Here, the value of the force completely determines the displacement; similarly the value of the displacement completely determines the force. It follows that, in this example, we are unable to control the force and the displacement independently at the same time.
Also, it is not possible, in this example, to apply a command force that has an arbitrarily specified relationship with displacement.
In other words, stiffness control is not possible.
Now suppose that we push against a complex dynamic system, not a simple spring element.
In this case, we should be able to command a pushing force in response to the displacement of the dynamic system so that the ratio of force to displacement varies in a desired manner.
This is a stiffness control (or compliance control) action. Dynamic stiffness is defined as the ratio (output force)/(input displacement), expressed in the frequency domain .
Mechanical impedance is defined as the ratio (output force)/ (input velocity), in the frequency domain.
Note that stiffness and impedance both relate force and motion variables in a mechanical system.

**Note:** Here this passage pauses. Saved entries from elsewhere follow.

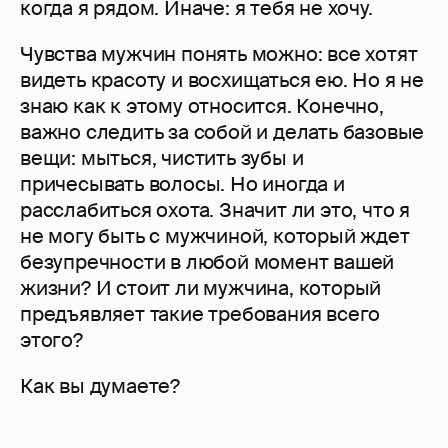
когда я рядом. Иначе: я тебя не хочу.
Чувства мужчин понять можно: все хотят
видеть красоту и восхищаться ею. Но я не
знаю как к этому относится. Конечно,
важно следить за собой и делать базовые
вещи: мыться, чистить зубы и
причесывать волосы. Но иногда и
расслабиться охота. Значит ли это, что я
не могу быть с мужчиной, который ждет
безупречности в любой момент вашей
жизни? И стоит ли мужчина, который
предъявляет такие требования всего
этого?
Как вы думаете?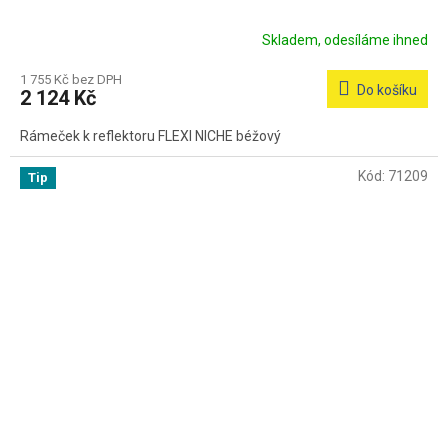
Skladem, odesíláme ihned
1 755 Kč bez DPH
Do košíku
2 124 Kč
Rámeček k reflektoru FLEXI NICHE béžový
Kód:
71209
Tip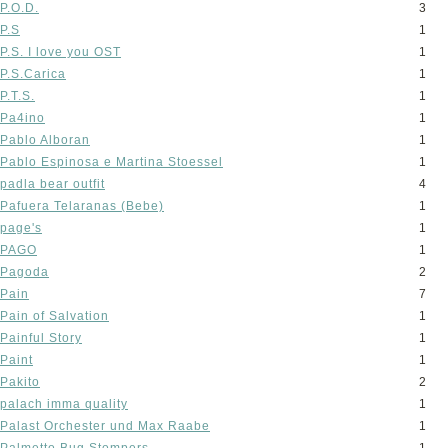
P.O.D.
3
P.S
1
P.S. I love you OST
1
P.S.Carica
1
P.T.S.
1
Pa4ino
1
Pablo Alboran
1
Pablo Espinosa e Martina Stoessel
1
padla bear outfit
4
Pafuera Telaranas (Bebe)
1
page's
1
PAGO
1
Pagoda
2
Pain
7
Pain of Salvation
1
Painful Story
1
Paint
1
Pakito
2
palach imma quality
1
Palast Orchester und Max Raabe
1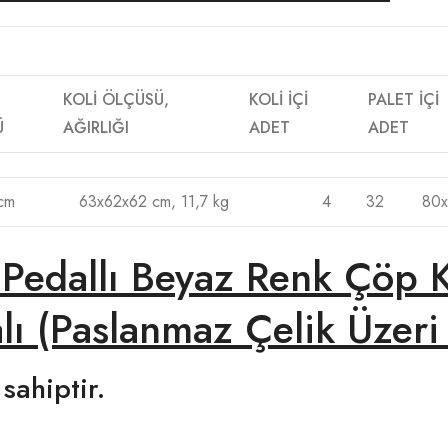
KOLİ ÖLÇÜSÜ,
KOLİ İÇİ
PALET İÇİ
Ü
AĞIRLIĞI
ADET
ADET
cm
63x62x62 cm, 11,7 kg
4
32
80x
Pedallı Beyaz Renk Çöp Ko
lı (Paslanmaz Çelik Üzeri
sahiptir.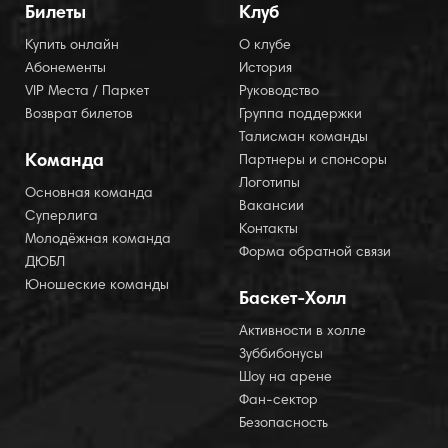
Билеты
Клуб
Купить онлайн
О клубе
Абонементы
История
VIP Места / Паркет
Руководство
Возврат билетов
Группа поддержки
Талисман команды
Команда
Партнеры и спонсоры
Логотипы
Основная команда
Вакансии
Суперлига
Контакты
Молодёжная команда
Форма обратной связи
ДЮБЛ
Юношеские команды
Баскет-Холл
Активности в холле
Зуббибонусы
Шоу на арене
Фан-сектор
Безопасность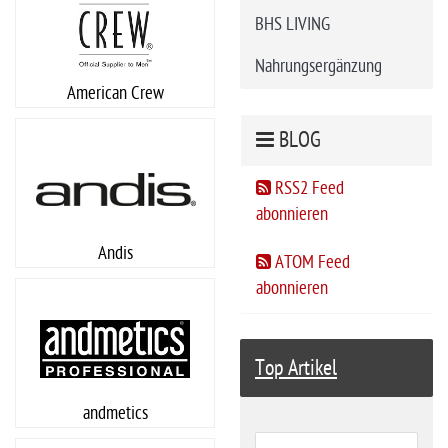
BHS LIVING
Nahrungsergänzung
American Crew
BLOG
RSS2 Feed
abonnieren
Andis
ATOM Feed
abonnieren
Top Artikel
andmetics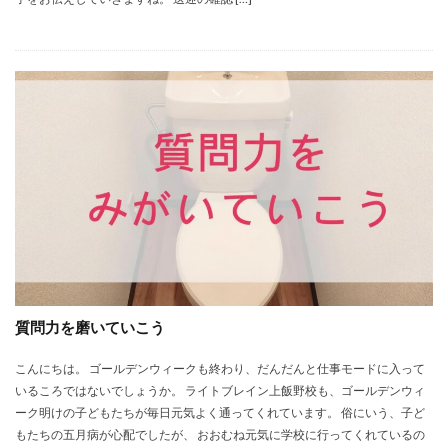
質問力を磨いていこう
こんにちは。 ゴールデンウィークも終わり、だんだんと仕事モードに入って
いるころではないでしょうか。 ライトブレイン上飯野校も、ゴールデンウィ
ーク明けの子どもたちが毎日元気よく通ってくれています。 俗にいう、子ど
もたちの五月病が心配でしたが、 おおむね元気に学校に行ってくれているの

The objective of impedance control is to make the impedance function equal to some specified function (without separately controlling or independently constraining the associated force variable and velocity variable).
Force control and motion control can be considered extreme cases of impedance control (and stiffness control). Specifically, since the objective of force control is to keep the force variable from deviating from a desired level, in the presence of independent variations of the associated motion variable (an input), force control can be considered zero-impedance control if velocity is chosen as the motion variable (or zero-stiffness control if displacement is chosen as the motion variable). Similarly, displacement control can be considered infinite stiffness control and velocity control can be considered infinite-impedance control. Impedance control has to be accomplished through active means, generally by generating forces as specified functions of associated motions.
Impedance control is particularly useful in mechanical manipulation against physical constraints, which is the case in assembly and machining tasks. In particular, very high impedance is naturally present in the direction of a motion constraint, and very low impedance is naturally present in the direction of a free motion.
Problems that arise by using motion control in applications where small motion errors would create large forces can be avoided if stiffness control or impedance control is used.
Furthermore, the stability of the overall system can be guaranteed and the robustness of the system improved by properly bounding the values of impedance parameters.
Impedance control is useful as well in tasks of fine/flexible manipulation, for example, in the processing of flexible and inhomogeneous natural material such as meat. In this case, the mechanical impedance of the task interface (i.e., in the region where the mechanical processor interacts with the processed object) will provide valuable characteristics of the process, which can be used in fine control of the processing task.
Since impedance relates an input velocity to an output force, it is a transfer function.
The concepts of impedance control can be applied to situations where the input is not a velocity and the output is not a force.
Still, the term “impedance control” is used, even though the corresponding transfer function is, strictly speaking, not impedance.